Now Florence is a bustling mini metropolis, visited by tourists who come to see what made the city so great in the 1500s. But Florence isn’t all art and architecture. There’s plenty to keep you busy in its small but grand city center. Here are 5 of best things to do when you’re visiting what has been touted one of the most beautiful cities in all of Italy.
Admire paintings, sculptures and frescoes
Might as well get the big one out of the way because it’s impossible to visit Florence without taking in at least one of its many masterpieces. The mother of all galleries is the Uffizi. Book ahead and be prepared to be awed by the works of Leonardo da Vinci, Sandro Botticelli, Raphael and so many others. Michelangelo’s famous statue of David is at the Accademia, and the Palazzo Pitti houses numerous paintings of equal artistic weight. On top of all this are the several churches with frescoes by the likes of Giotto (Santa Croce), Ghirlandaio and Masaccio (Santa Maria Novella), and Fra’ Angelico (San Marco). It’s wise to do some research before landing in Florence as the amount to see can be overwhelming. Painting overload—whose symptoms include not wanting to be exposed to one more painting—isn’t uncommon and can be avoided by choosing what you want to see before you go.
Climb the Duomo’s cupola
Dominating the center of Florence, the mostly emerald-colored Duomo acts like a magnet drawing everyone into its piazza. The church’s outside is more impressive than its inside, which resonates with solid hollowness. The best thing to do is climb the 463 stairs to Brunelleschi’s giant cupola—a feat of engineering from the 15th century. On the way up, the frescoes on the inside of the dome, The Last Judgment by Federico Zuccari and Giorgio Vasari, and the stained-glass roundels by Uccello, Ghiberti, Castagno, and Donatello can be viewed up close. But the main treat is at the end when panting and sweating you arrive at the magnificent view of Florence. The orange tiles of the roofs give way for the green of the Tuscan hills and the snaking River Arno.

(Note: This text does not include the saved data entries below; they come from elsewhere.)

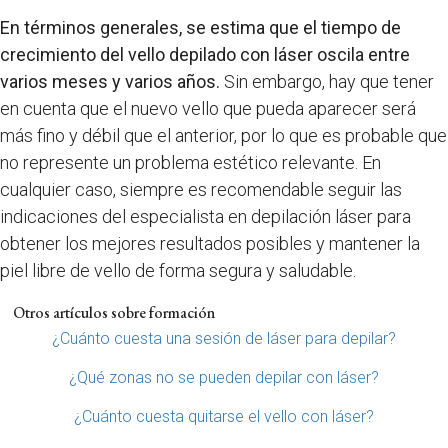
En términos generales, se estima que el tiempo de
crecimiento del vello depilado con láser oscila entre
varios meses y varios años.
Sin embargo, hay que tener
en cuenta que el nuevo vello que pueda aparecer será
más fino y débil que el anterior, por lo que es probable que
no represente un problema estético relevante. En
cualquier caso, siempre es recomendable seguir las
indicaciones del especialista en depilación láser para
obtener los mejores resultados posibles y mantener la
piel libre de vello de forma segura y saludable.
Otros artículos sobre formación
¿Cuánto cuesta una sesión de láser para depilar?
¿Qué zonas no se pueden depilar con láser?
¿Cuánto cuesta quitarse el vello con láser?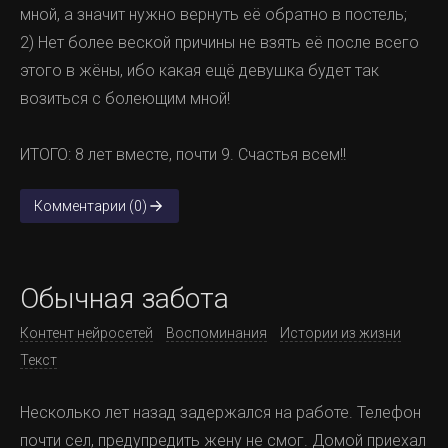
мной, а значит нужно вернуть её обратно в постель;
2) Нет более веской причины не взять её после всего
этого в жёны, ибо какая ещё девушка будет так
возиться с болеющим мной!
ИТОГО: 8 лет вместе, почти 9. Счастья всем!!
Комментарии (0)
Обычная забота
Контент нейросетей
Воспоминания
Истории из жизни
Текст
Несколько лет назад задержался на работе. Телефон
почти сел, предупредить жену не смог. Домой приехал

Eat Florentine food and drink Tuscan wine
Meat eaters in Florence rejoice: this magical city of the Renaissance is also home to Italy’s T-bone steak, bistecca fiorentina and the cuisine in these parts is quite unique and different to Roman cuisine. The tender meat comes from local chianina or maremmana cows raised in the Tuscan countryside. Nearly every restaurant in Florence brags about the thick steaks they are grilling, but that doesn’t mean it’s easy to find a good one. A good sign to look for is a restaurant full of Italians, preferably with giant steaks sitting before them. And I know that blood-red meat can make some squeamish, but if you’re going to order a bistecca fiorentina do not order it well done. Check out our Florence travel guide for the best places to eat this precious steak.

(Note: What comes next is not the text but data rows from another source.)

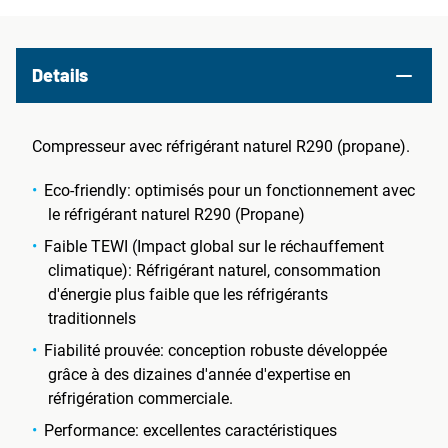
Details
Compresseur avec réfrigérant naturel R290 (propane).
Eco-friendly: optimisés pour un fonctionnement avec
le réfrigérant naturel R290 (Propane)
Faible TEWI (Impact global sur le réchauffement
climatique): Réfrigérant naturel, consommation
d'énergie plus faible que les réfrigérants
traditionnels
Fiabilité prouvée: conception robuste développée
grâce à des dizaines d'année d'expertise en
réfrigération commerciale.
Performance: excellentes caractéristiques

A steak (or fine Tuscan cured meats and cheeses or pasta or anything really) is always best when washed down with some fine Tuscan wine. The area around Tuscany bursts with vineyards, and while in Florence you must not let their vicinity pass you by. If you feel like a splurge try some Brunello from Montalcino. Otherwise a DOCG Chianti or Montepulicano will certainly do the trick.

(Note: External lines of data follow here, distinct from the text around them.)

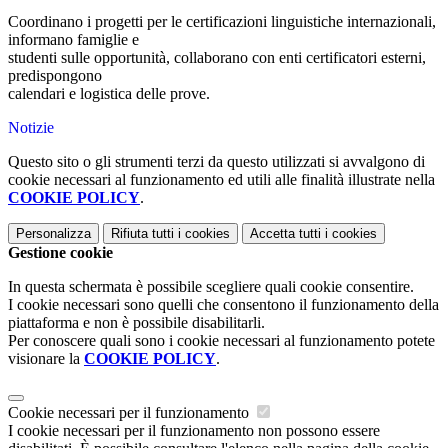
Coordinano i progetti per le certificazioni linguistiche internazionali,
informano famiglie e
studenti sulle opportunità, collaborano con enti certificatori esterni,
predispongono
calendari e logistica delle prove.
Notizie
Questo sito o gli strumenti terzi da questo utilizzati si avvalgono di
cookie necessari al funzionamento ed utili alle finalità illustrate nella
COOKIE POLICY
.
Personalizza
Rifiuta tutti
i cookies
Accetta tutti
i cookies
Gestione cookie
In questa schermata è possibile scegliere quali cookie consentire.
I cookie necessari sono quelli che consentono il funzionamento della
piattaforma e non è possibile disabilitarli.
Per conoscere quali sono i cookie necessari al funzionamento potete
visionare la
COOKIE POLICY
.
Cookie necessari per il funzionamento
I cookie necessari per il funzionamento non possono essere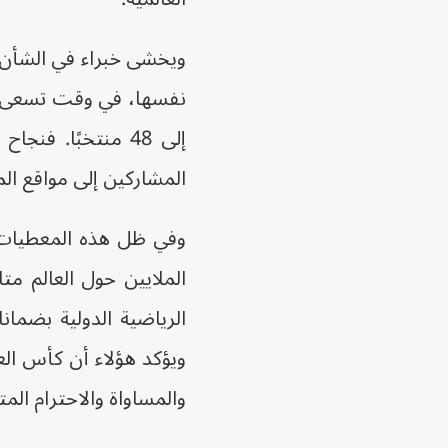
ويخشى خبراء في الشأن ا
نفسها، في وقت تسعى فيه
إلى 48 منتخبًا.
المشاركين إلى مواقع ال
الملايين حول العالم م
الرياضية الدولية بضما
ويؤكد هؤلاء أن كأس الع
والمساواة والاحترام الم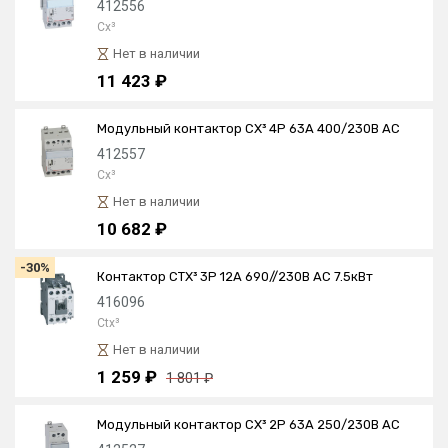
412556
Cx³
Нет в наличии
11 423 ₽
Модульный контактор CX³ 4P 63А 400/230В AC
412557
Cx³
Нет в наличии
10 682 ₽
-30%
Контактор CTX³ 3P 12А 690//230В AC 7.5кВт
416096
Ctx³
Нет в наличии
1 259 ₽
1 801 ₽
Модульный контактор CX³ 2P 63А 250/230В AC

If you’d like to take the guesswork out of finding the best Tuscan food and wine, then why not join us for one of our food tours? Our Other Side of Florence Food Tour where you get to see cantucci being made or our Florence Sunset Food Tour where you get to try Bistecca alla Fiorentina.
People watch in piazzas
One of my favorite things to do in Florence is to take a break in one of the city’s impressive piazzas. You can only walk around so much and take in so many pieces of art before a bench sounds like the most inviting place to be. Lucky for you, the piazzas in Florence are also works of art in themselves, and they are usually swarming with all types, from tourists to locals. Some of the best squares to kick back in are Piazza della Signoria, Piazza della Repubblica, and Piazza Santo Spirito across the river.
Visit a park: Piazzale Michelangelo or Boboli Gardens
So Piazzale Michelangelo isn’t really a park. It’s more like a parking lot, but that shouldn’t stop you from going because its location up on the hill grants a great view of Florence’s elegant skyline. The two flower gardens on both sides, Giardino dell’Iris and Giardino delle Rose, and the rolling hills really give a sense of getting away from the city. Or the Boboli Gardens make a great escape. Located behind the Palazzo Pitti, these elaborate and formal gardens were designed in the 16th century. See how the rich Florentines spent their afternoons strolling through sculptures and bubbling fountains.